E. van Rikxoort, M. Prokop, B. de Hoop, J. Pluim and B. van Ginneken

Annual Meeting of the Radiological Society of North America 2009.

PURPOSE: To develop and validate a robust technique for automatic extraction of the pulmonary lobes from thoracic CT scans that is not sensitive to the presence of incomplete fissures. METHOD AND MATERIALS: Volumetric CT scans (Philips Mx8000IDT, 16 x 0.75 mm collimation) were used: 100 scans selected from a lung cancer screening program (30 mAs) that showed substantially incomplete fissures, and 20 scans (100-150 mAs) randomly selected from clinical practice. We propose a multi-atlas approach in which existing lobar segmentations in scans with complete fissures are deformed to unseen test scans in which the fissures, the lungs, and the bronchial tree have been automatically segmented. The key element is a cost function that exploits information from fissures, lung borders, and bronchial tree, in such a way that less reliable information (lungs, airways) is only used when the most reliable information (fissures) is missing. To cope with anatomical variation in lobar shapes, the atlas that is anatomically most similar to the test scan is automatically selected. For quantitative evaluation, the right and left major fissure and the right minor fissure in the 20 clinical scans were automatically segmented. For the 100 scans with incomplete fissures, a human observer indicated whether the lobe segmentation was (1) completely correct, (2) incorrect within 12 mm of the true lobe border, or (3) incorrect further than 12 mm from the true lobe border.
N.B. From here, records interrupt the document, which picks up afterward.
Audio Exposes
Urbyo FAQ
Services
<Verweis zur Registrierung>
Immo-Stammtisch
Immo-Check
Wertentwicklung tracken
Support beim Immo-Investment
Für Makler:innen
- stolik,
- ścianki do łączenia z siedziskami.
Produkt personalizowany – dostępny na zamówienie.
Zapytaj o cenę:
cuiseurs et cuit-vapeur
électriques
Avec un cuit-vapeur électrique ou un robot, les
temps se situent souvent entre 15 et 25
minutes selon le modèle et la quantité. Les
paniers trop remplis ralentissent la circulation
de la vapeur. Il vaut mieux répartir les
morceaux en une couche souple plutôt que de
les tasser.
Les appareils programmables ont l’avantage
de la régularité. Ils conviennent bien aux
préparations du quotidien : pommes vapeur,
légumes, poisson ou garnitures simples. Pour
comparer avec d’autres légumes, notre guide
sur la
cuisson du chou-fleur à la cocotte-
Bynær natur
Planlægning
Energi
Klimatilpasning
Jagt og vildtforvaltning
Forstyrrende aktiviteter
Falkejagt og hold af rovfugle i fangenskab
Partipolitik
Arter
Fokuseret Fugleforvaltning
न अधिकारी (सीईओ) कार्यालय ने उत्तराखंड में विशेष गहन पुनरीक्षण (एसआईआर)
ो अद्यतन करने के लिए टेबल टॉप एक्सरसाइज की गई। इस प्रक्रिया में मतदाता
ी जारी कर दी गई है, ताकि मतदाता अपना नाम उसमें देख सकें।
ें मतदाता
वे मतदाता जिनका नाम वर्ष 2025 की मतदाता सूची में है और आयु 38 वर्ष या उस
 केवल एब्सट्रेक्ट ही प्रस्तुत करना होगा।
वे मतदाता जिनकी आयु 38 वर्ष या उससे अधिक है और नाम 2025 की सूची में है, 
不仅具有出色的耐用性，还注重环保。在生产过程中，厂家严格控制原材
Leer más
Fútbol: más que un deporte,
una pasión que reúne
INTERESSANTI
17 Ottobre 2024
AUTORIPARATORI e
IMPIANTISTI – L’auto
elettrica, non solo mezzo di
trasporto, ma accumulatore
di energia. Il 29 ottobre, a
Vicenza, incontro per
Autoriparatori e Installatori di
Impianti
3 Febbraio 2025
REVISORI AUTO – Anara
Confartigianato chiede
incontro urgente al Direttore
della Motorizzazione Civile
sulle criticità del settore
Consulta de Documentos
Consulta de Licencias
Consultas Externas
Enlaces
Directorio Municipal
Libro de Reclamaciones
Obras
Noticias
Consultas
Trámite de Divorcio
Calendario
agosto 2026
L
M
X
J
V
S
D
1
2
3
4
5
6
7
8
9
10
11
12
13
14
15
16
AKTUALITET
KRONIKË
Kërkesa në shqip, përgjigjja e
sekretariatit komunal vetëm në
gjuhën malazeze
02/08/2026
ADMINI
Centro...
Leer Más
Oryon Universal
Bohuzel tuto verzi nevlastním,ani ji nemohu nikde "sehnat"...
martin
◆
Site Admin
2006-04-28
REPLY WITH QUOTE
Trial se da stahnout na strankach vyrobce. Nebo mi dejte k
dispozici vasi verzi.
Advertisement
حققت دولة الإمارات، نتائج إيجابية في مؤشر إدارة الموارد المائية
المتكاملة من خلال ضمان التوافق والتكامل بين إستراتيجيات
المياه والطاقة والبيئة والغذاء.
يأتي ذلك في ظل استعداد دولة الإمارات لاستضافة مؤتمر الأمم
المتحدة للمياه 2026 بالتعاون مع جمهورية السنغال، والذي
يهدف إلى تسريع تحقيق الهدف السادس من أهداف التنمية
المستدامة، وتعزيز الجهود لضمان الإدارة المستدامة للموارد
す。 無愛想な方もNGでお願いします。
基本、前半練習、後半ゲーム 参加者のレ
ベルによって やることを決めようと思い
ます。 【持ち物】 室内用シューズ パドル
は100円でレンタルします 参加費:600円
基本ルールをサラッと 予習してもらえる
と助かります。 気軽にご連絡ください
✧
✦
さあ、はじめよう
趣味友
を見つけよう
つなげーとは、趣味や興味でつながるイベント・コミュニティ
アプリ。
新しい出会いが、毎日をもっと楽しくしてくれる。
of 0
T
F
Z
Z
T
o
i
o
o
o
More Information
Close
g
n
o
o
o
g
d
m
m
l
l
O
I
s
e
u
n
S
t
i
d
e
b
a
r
RESULTS: The average distance of the manually segmented lobe borders to the automatic lobe borders was 0.48 mm for the left major fissure, 1.23 mm for the right major fissure, and 1.28 mm for the right minor fissure. The observer scored for the left major fissure 79 lobe border as correct and the other 21 to be within 12 mm. For the right major fissure those numbers were 89 and 11, and for the right minor fissure 76 and 24, respectively. CONCLUSION: Automatic segmentation of pulmonary lobes in cases with substantially incomplete pulmonary fissures is feasible with a high accuracy. CLINICAL RELEVANCE/APPLICATION: Automatic segmentation of the pulmonary lobes is essential for quantitative analysis of chest CT scans.